* Task brief *
Report each line from the entries in which "about" can be found.

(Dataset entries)
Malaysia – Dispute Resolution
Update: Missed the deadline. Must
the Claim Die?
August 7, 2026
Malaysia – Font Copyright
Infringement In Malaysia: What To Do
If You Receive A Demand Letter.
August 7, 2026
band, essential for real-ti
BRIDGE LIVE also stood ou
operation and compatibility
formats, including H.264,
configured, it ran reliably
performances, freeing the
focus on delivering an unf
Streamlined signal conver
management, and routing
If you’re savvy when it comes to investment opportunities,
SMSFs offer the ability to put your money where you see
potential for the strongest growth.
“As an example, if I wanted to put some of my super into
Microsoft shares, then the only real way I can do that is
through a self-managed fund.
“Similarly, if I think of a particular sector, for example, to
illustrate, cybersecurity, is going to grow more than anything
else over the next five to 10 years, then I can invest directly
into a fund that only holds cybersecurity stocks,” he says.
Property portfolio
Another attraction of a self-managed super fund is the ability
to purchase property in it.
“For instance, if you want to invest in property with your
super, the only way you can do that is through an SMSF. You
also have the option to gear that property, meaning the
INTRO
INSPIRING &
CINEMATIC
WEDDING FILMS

--

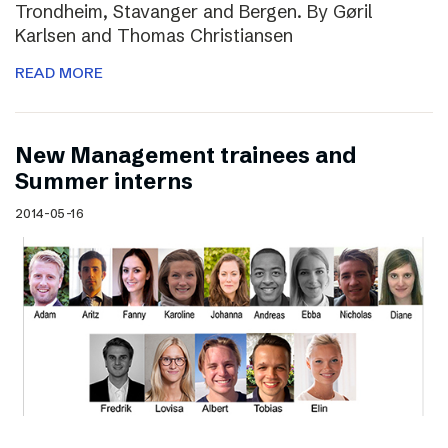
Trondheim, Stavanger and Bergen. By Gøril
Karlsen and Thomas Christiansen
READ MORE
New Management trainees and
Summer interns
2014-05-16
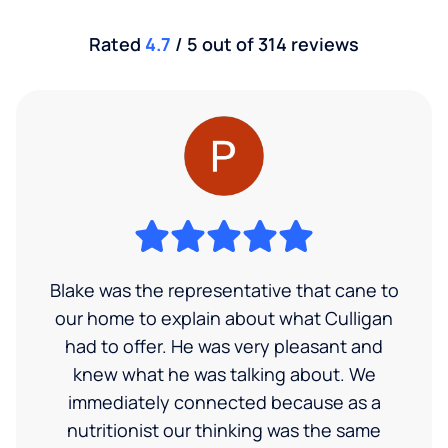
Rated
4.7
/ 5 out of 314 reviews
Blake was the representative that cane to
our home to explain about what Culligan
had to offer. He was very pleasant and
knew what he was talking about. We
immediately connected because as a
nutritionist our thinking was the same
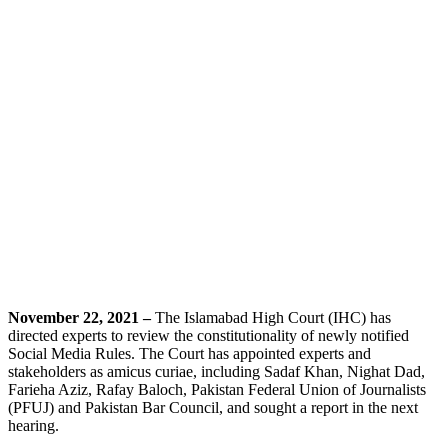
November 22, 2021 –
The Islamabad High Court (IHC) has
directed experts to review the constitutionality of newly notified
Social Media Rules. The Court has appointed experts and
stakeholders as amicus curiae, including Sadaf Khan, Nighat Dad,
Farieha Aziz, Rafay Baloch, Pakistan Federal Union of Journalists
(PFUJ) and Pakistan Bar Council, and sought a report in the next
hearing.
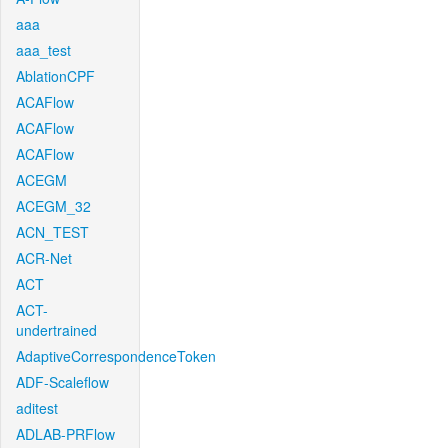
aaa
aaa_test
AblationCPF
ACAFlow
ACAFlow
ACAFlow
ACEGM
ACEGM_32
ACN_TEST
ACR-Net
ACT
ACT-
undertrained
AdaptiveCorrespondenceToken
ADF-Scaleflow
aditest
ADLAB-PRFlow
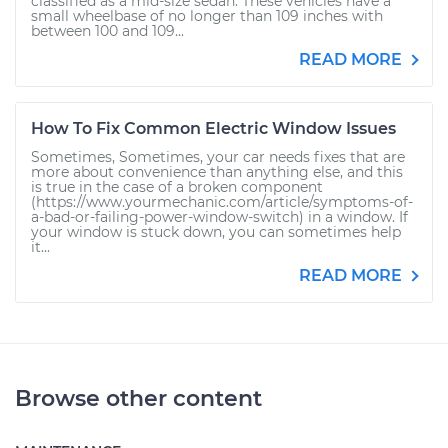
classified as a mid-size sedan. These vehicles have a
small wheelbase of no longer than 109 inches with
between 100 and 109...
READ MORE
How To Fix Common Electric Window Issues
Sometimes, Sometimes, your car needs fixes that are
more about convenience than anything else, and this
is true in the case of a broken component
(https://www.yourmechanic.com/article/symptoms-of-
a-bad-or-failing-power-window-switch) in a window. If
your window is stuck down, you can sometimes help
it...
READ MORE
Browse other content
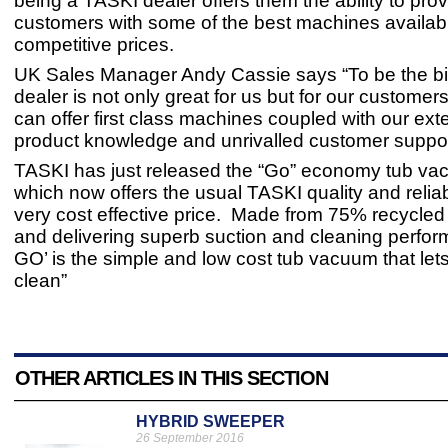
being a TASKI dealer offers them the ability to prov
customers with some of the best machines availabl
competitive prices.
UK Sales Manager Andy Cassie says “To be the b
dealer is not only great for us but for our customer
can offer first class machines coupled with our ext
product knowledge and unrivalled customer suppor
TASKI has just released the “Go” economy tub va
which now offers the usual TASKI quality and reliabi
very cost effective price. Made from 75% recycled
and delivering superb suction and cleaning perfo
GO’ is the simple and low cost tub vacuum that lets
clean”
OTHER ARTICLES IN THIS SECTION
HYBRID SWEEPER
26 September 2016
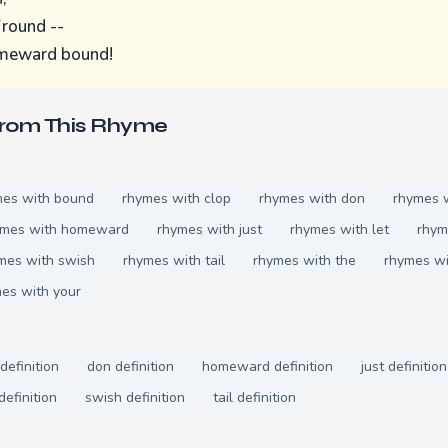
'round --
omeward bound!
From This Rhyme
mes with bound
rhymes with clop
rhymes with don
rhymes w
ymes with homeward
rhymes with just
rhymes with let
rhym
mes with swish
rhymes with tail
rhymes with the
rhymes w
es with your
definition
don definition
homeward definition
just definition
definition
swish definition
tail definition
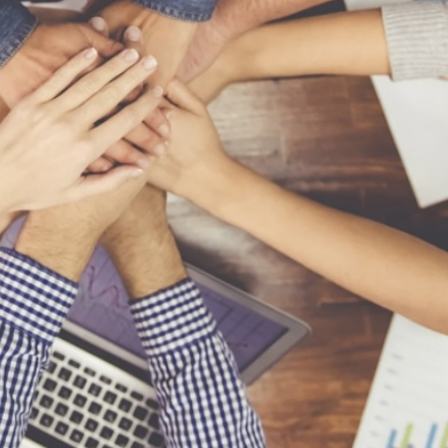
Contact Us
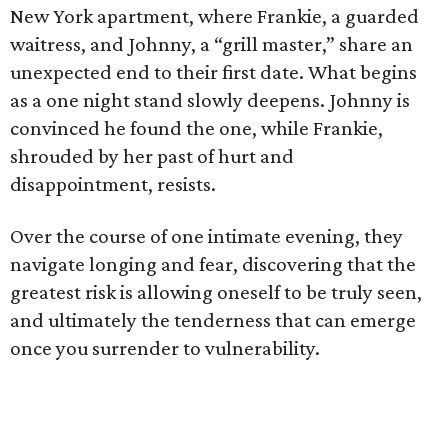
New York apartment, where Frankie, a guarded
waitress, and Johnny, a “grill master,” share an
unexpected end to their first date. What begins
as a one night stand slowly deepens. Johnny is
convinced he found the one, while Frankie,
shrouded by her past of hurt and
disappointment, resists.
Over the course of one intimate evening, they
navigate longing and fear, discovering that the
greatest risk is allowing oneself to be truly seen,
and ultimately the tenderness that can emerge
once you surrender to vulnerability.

* Completed exercise *
our home to explain about what Culligan
knew what he was talking about. We
more about convenience than anything else, and this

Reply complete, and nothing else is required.